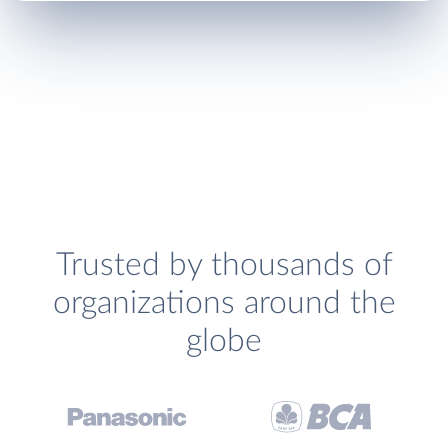
Trusted by thousands of
organizations around the
globe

* [What the task requires] Restate the entire listing word for word, excluding pictures.

* [Response]
Trusted by thousands of
organizations around the
globe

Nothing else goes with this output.